▸ **WHAT THIS TASK INVOLVES**
Below this line are records; write out exactly the lines from the one containing "Canceled - Friendly m" through the one containing "paganda billboards telling", with the pictures left out.

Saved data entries
--------------------------------

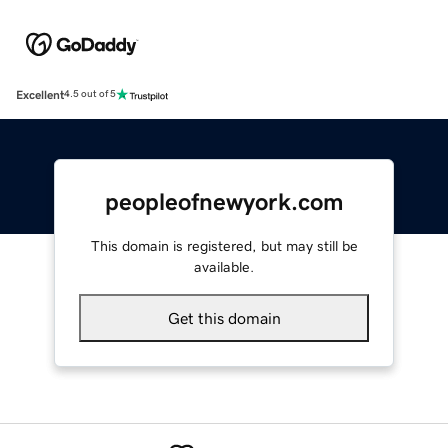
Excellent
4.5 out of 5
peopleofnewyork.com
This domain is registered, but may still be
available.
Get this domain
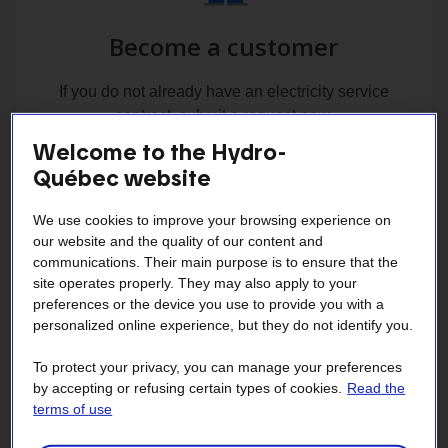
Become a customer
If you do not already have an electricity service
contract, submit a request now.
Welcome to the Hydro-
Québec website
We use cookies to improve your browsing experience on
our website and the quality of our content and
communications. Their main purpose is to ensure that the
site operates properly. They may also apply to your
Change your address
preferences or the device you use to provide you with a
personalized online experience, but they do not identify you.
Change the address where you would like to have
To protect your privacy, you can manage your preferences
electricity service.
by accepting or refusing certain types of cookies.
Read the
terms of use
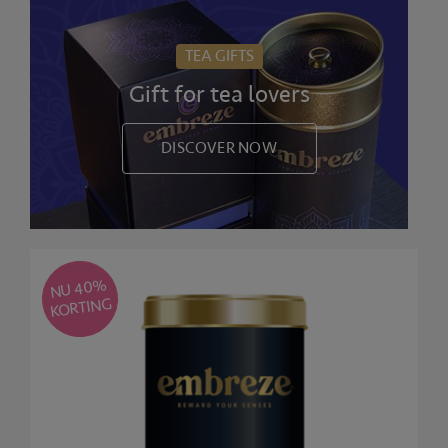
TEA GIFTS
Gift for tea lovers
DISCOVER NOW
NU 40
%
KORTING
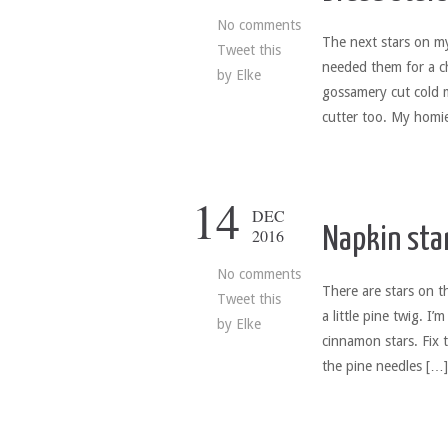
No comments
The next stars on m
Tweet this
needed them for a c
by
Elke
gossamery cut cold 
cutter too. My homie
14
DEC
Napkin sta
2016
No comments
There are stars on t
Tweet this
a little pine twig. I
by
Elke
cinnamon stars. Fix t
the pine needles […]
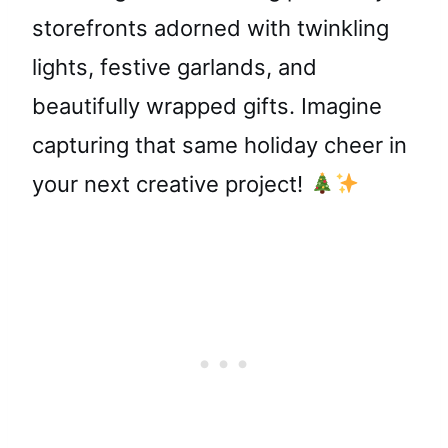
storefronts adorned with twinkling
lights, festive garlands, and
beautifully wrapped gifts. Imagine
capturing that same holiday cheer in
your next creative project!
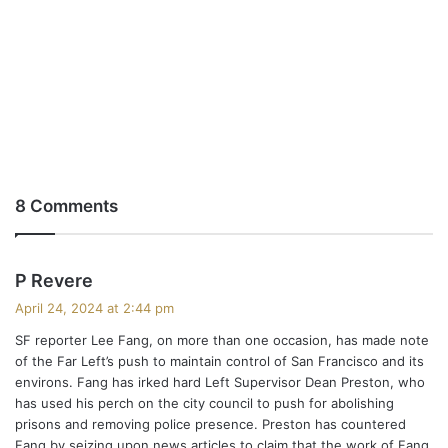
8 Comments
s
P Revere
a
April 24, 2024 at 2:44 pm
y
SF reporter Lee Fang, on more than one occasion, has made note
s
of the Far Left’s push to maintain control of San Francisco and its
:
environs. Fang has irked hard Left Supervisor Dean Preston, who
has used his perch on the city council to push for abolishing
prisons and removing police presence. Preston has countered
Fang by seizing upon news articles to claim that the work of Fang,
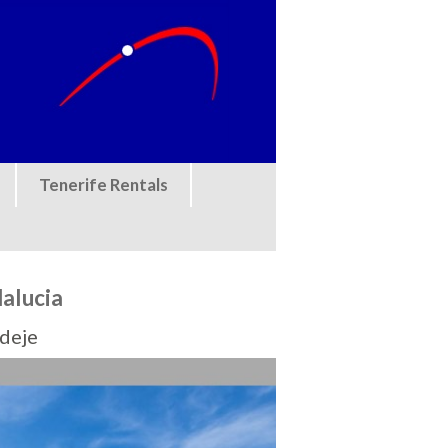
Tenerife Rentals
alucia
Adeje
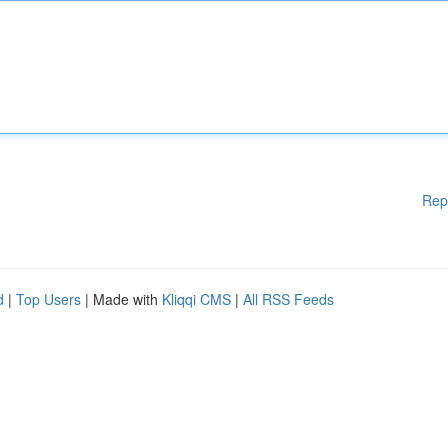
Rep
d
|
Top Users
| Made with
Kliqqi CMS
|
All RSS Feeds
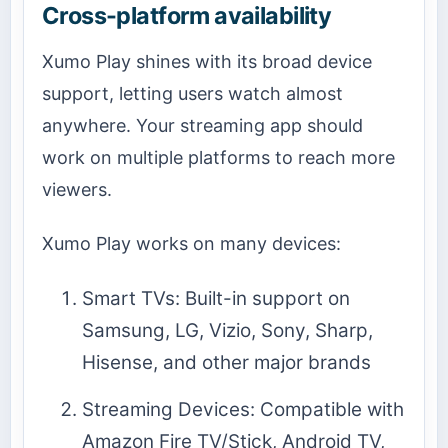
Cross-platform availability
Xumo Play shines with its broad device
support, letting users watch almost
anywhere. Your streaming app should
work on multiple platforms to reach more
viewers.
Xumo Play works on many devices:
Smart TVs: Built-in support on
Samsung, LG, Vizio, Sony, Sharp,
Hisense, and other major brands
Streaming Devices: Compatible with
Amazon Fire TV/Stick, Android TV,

--------------------------------

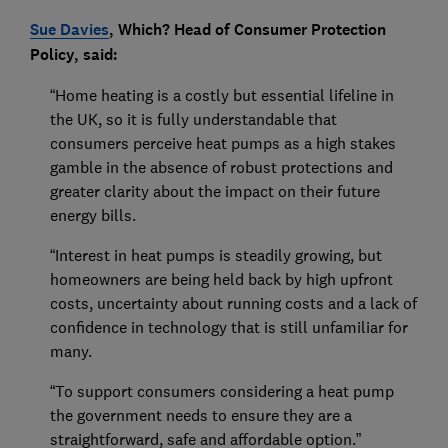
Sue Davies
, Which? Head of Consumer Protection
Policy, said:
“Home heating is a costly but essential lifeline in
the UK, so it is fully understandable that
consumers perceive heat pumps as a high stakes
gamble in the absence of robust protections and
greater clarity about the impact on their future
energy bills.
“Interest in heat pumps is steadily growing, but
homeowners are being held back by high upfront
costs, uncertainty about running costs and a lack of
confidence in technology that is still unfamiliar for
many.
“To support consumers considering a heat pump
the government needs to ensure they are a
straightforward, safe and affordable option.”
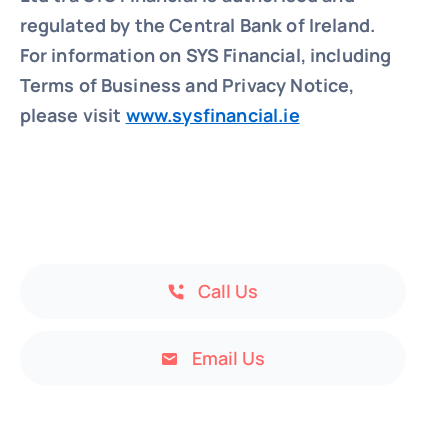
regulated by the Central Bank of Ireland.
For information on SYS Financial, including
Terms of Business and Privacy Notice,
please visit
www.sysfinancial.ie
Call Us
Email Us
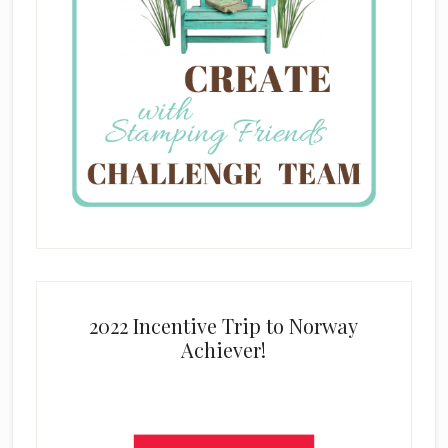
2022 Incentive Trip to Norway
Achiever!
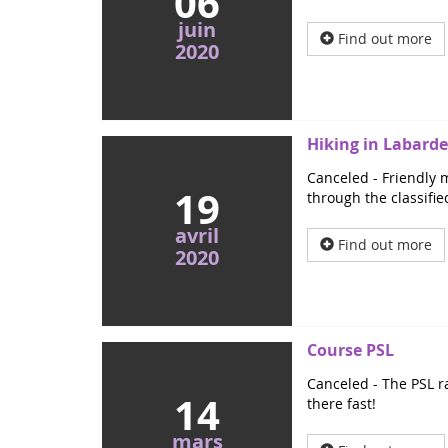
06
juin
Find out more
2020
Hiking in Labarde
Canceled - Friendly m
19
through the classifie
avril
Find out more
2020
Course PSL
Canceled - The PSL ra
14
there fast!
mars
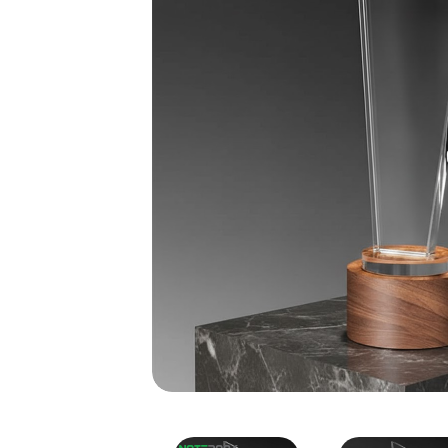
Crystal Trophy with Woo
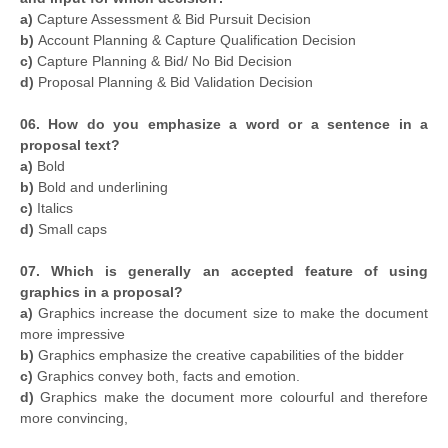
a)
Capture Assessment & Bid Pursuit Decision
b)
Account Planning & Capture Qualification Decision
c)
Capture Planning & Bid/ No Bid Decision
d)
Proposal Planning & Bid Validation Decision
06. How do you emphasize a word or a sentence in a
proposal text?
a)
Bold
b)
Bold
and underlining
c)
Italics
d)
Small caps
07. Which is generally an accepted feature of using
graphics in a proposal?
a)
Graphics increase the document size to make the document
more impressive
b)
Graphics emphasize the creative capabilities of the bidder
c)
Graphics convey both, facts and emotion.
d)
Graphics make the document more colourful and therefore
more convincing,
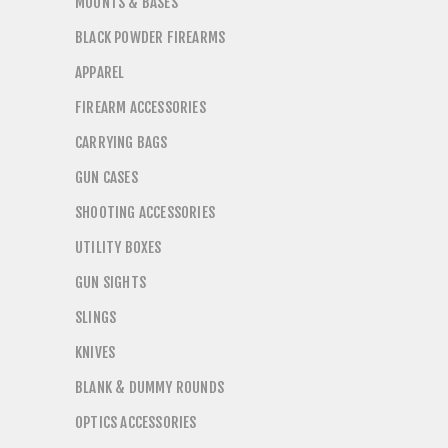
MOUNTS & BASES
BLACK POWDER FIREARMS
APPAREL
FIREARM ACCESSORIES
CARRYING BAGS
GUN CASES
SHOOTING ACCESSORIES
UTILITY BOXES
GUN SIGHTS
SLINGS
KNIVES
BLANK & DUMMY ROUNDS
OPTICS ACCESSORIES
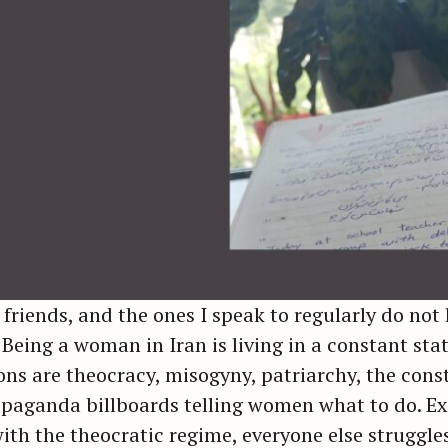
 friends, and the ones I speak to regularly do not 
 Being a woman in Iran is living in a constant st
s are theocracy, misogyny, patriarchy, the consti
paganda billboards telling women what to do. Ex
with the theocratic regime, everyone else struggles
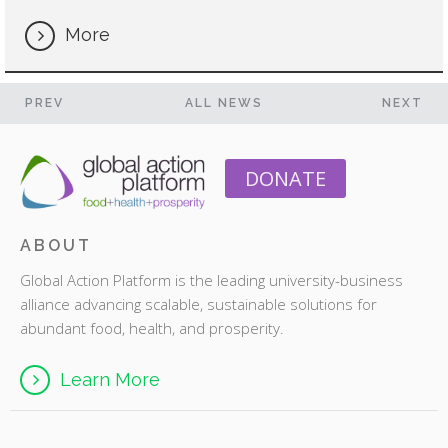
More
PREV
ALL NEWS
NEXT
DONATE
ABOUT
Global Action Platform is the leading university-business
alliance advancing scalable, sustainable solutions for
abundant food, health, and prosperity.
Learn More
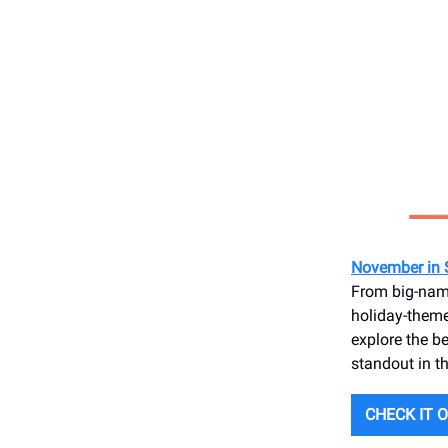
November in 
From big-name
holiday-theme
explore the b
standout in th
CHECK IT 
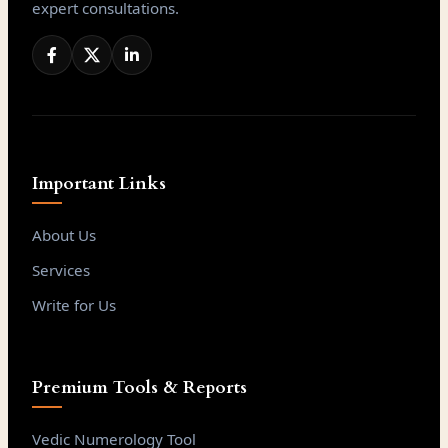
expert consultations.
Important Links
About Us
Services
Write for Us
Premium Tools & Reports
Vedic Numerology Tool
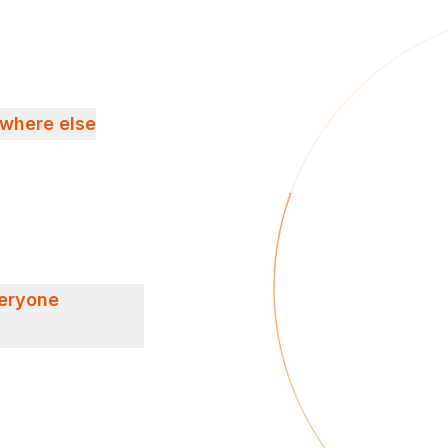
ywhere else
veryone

--------------------------------

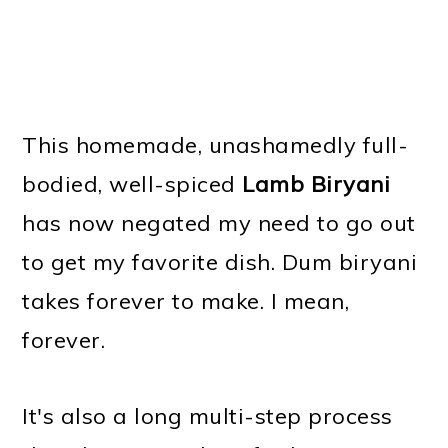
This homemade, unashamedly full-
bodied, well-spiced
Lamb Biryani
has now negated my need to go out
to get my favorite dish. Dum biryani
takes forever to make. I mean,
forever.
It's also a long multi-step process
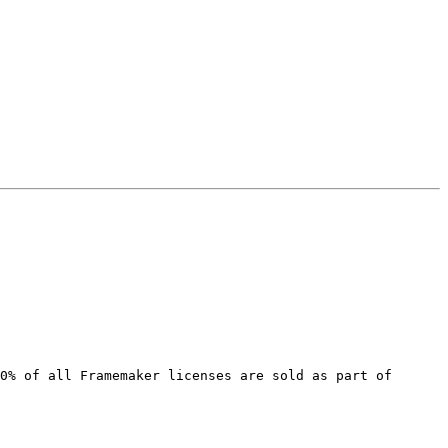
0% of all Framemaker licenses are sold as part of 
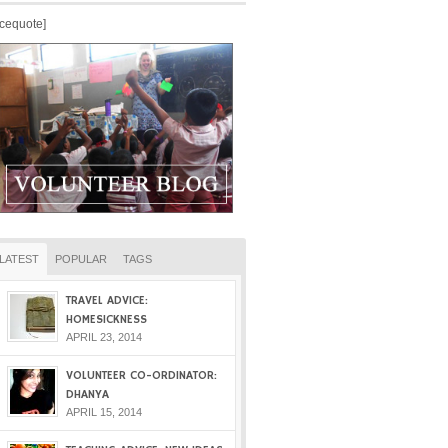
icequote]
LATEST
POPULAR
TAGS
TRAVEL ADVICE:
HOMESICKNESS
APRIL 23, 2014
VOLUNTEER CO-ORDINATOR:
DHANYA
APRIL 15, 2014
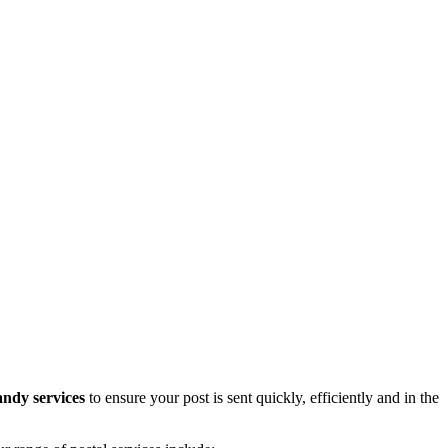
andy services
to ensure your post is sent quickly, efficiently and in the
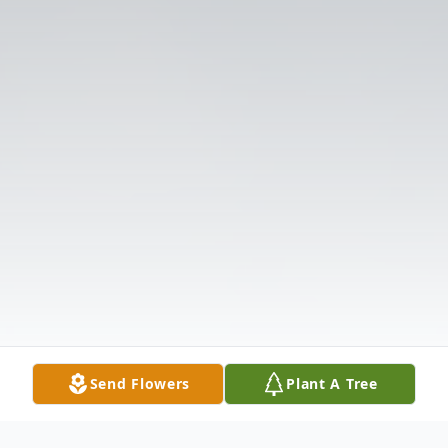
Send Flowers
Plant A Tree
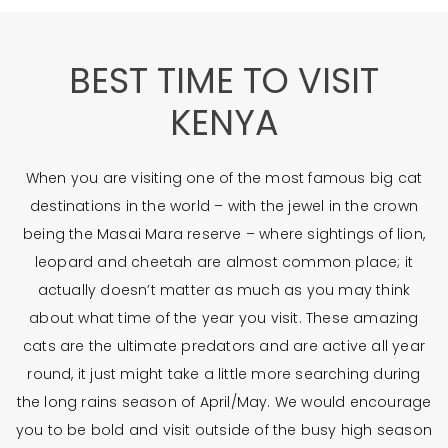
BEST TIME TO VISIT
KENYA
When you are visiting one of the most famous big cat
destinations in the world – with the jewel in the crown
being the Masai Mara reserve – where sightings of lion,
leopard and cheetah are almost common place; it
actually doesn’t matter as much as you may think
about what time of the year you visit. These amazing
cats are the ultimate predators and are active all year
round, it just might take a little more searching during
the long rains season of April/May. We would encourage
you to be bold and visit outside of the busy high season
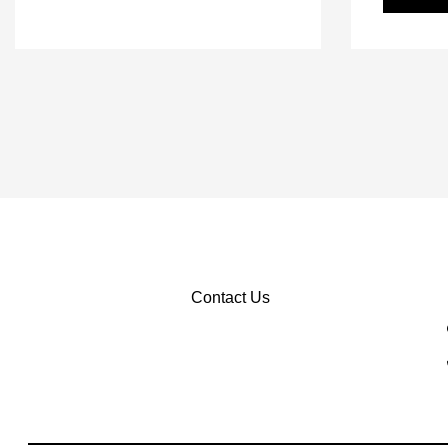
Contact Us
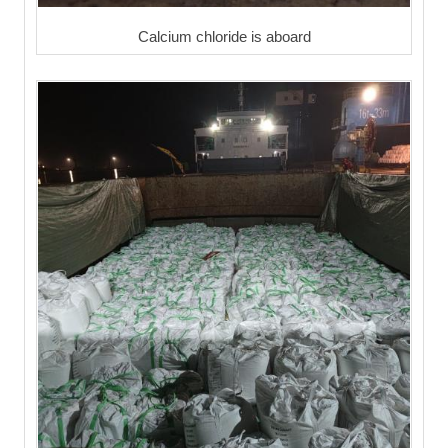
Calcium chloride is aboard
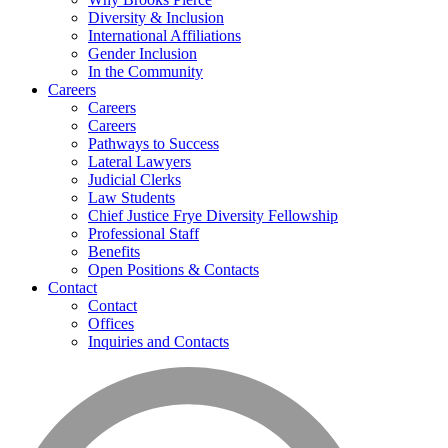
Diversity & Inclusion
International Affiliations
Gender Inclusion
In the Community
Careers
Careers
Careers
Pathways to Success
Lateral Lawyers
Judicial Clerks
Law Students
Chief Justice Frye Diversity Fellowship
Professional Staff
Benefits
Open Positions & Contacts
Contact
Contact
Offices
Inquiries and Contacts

--------------------------------

▸ **WRITTEN ANSWER**
Canceled - Friendly m
19
through the classifie
avril
Find out more
2020
Course PSL
Canceled - The PSL ra
14
there fast!
mars
Crystal Trophy with Woo
a)
Capture Assessment & Bid Pursuit Decision
b)
Account Planning & Capture Qualification Decision
c)
Capture Planning & Bid/ No Bid Decision
d)
Proposal Planning & Bid Validation Decision
06. How do you emphasize a word or a sentence in a
proposal text?
a)
Bold
b)
Bold
and underlining
c)
Italics
d)
Small caps
07. Which is generally an accepted feature of using
graphics in a proposal?
a)
Graphics increase the document size to make the document
more impressive
b)
Graphics emphasize the creative capabilities of the bidder
c)
Graphics convey both, facts and emotion.
d)
Graphics make the document more colourful and therefore
more convincing,
MOUNTS & BASES
BLACK POWDER FIREARMS
APPAREL
FIREARM ACCESSORIES
CARRYING BAGS
GUN CASES
SHOOTING ACCESSORIES
UTILITY BOXES
GUN SIGHTS
SLINGS
KNIVES
BLANK & DUMMY ROUNDS
OPTICS ACCESSORIES
 friends, and the ones I speak to regularly do not 
 Being a woman in Iran is living in a constant st
s are theocracy, misogyny, patriarchy, the consti
paganda billboards telling women what to do. Ex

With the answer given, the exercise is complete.